İmam Gazali; “kaliteli Müslümanlık, salt namaz ve oruçta değil; ahlâkî değerlerin temsilinde ortaya çıkar” der. Güzel ahlâk, ikili ilişkilerde kendini gösterir. Tek başına bir Müslümanlık bir şey ifade etmez. İbadetlerde samimi olunmalı, gösterişten, riyadan kaçınılmalıdır. Ahiret ameliyle dünya menfaati gözetilmemelidir. Çünkü bu aynı zamanda gizli şirktir, Allah’a ortak koşmaktır.

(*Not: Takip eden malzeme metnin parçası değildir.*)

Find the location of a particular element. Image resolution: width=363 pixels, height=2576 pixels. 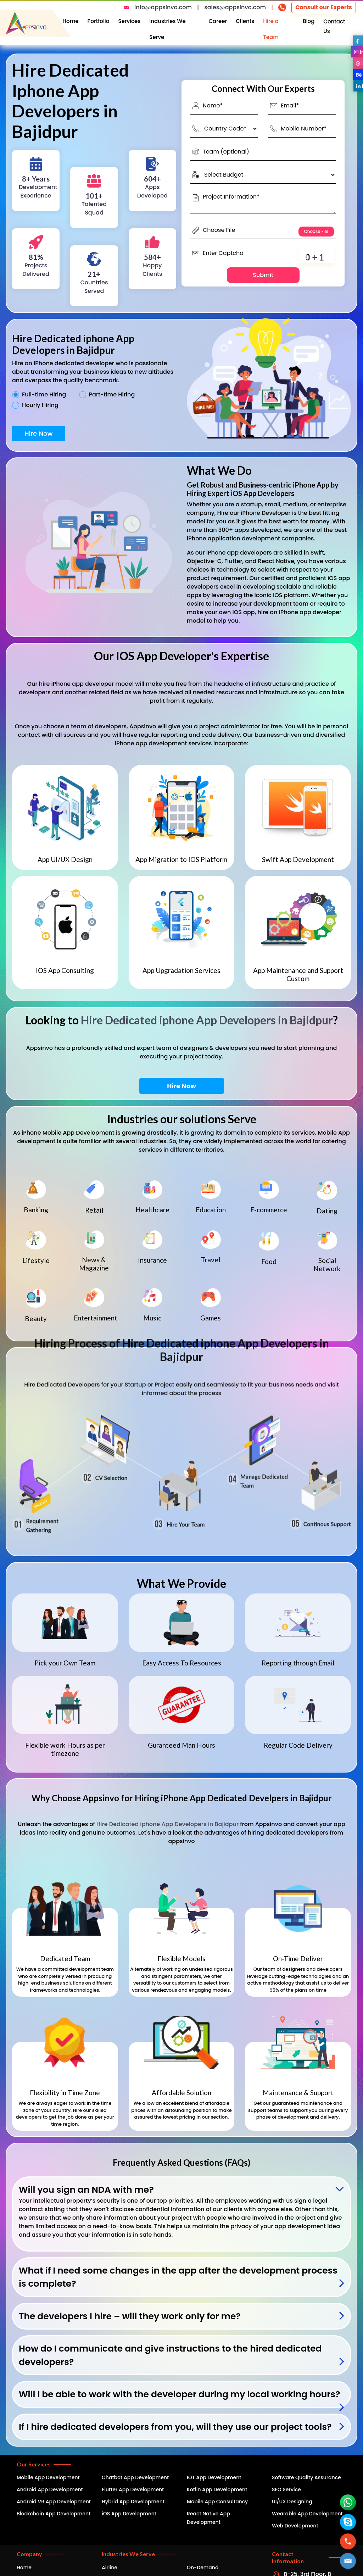

On-Demand is located at coordinates (202, 2567).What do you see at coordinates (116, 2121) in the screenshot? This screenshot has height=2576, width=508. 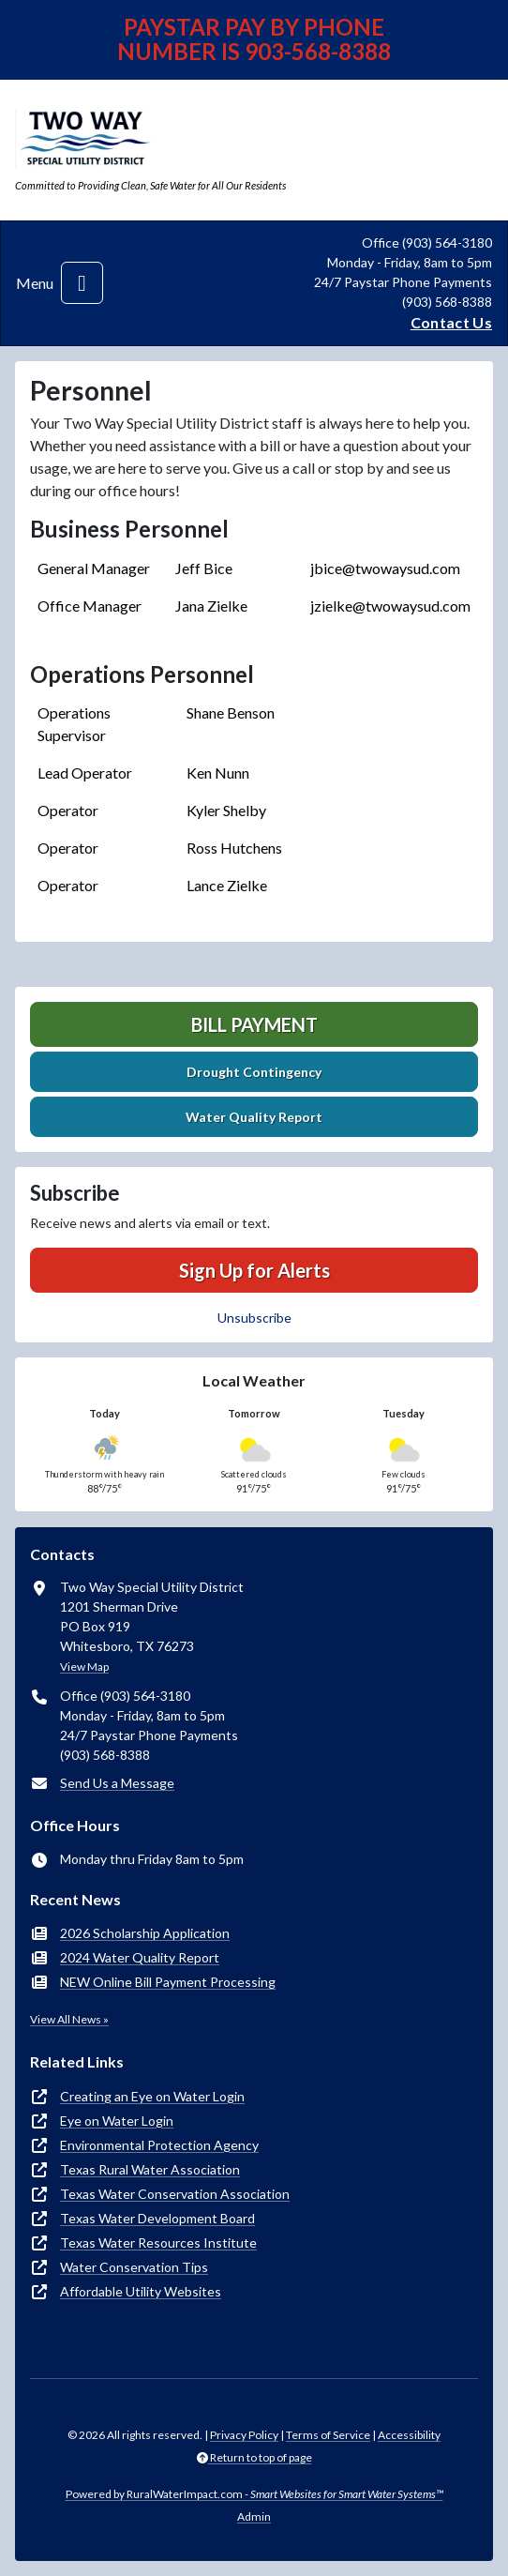 I see `Eye on Water Login` at bounding box center [116, 2121].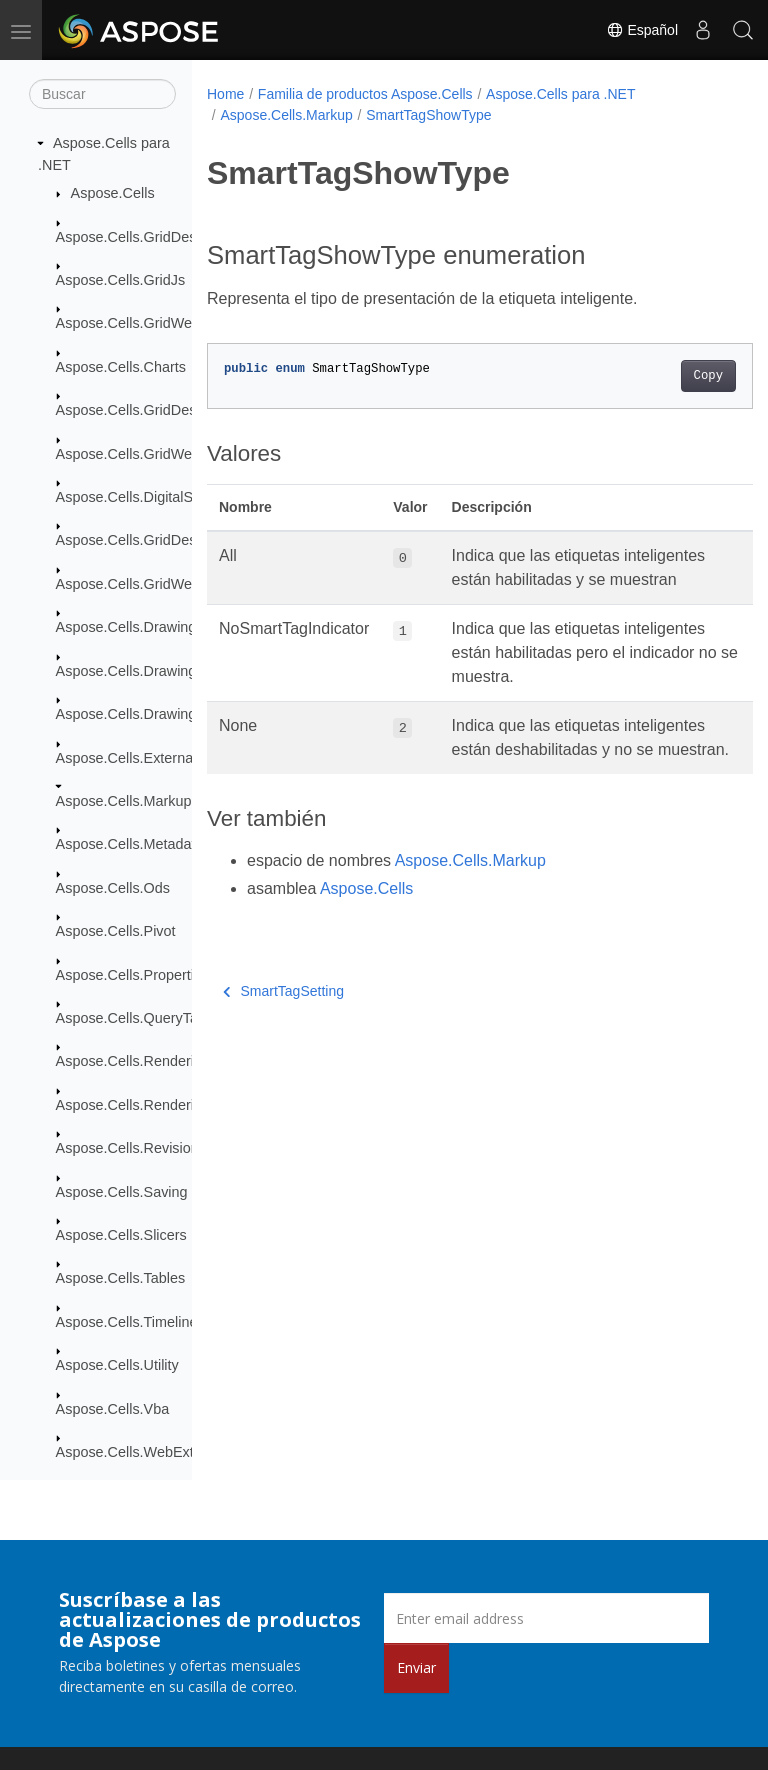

Müslüman, saçından tırnağına, ev tefrişine varıncaya kadar nezaket, zerafet, temizlik ve güzellik içinde olmalıdır. Çünkü Müslüman aynı zamanda dâî’dir, dâvetçi’dir. İslâm’ın bir temsilcisidir. Fizikî varlığıyla diğer insanlar üzerinde olumlu bir etki meydana getirmek için de gayret sarf etmesi gerekiyor.
İbadetlerimiz bizleri güzel ahlâkla ahlâklanmaya dönüştürmüyorsa, tekamül ettirmiyorsa, itikadımızda bir arıza var demektir. Öyleyse önce itikadımızı sağlamlaştırmalı, sağlam bir inanç ve tevhit yapısına ulaşmalıyız. Yaptığımız ibadetlerin farzını, vacibini, sünnetini, ruhanî bütünlüğünü, ruh boyutunu, mânâ yönünü birlikte harmanlayarak yerine getirmeliyiz ki; beklediğimiz ahlâk güzelliği ortaya çıkabilsin.” Dedi.
Bu gün onca tarihi zenginlik ve derinliğine rağmen biz Müslümanlar İslam’ın bu estetik yönünü yeterince hayatımıza taşıyamıyoruz. Fert fert her Müslüman ibadetinden yiyip içmesine , oturup kalkmasına , konuşmasına kadar hayatının tüm anlarında ‘Allah’ın güzel (cemil) olduğunu ve güzeli (cemal) sevdiğini unutmadan ona layık kul olmak için cemil-cemal sahibi olmalıdır. Bu fazilet değil bir zorunluluktur.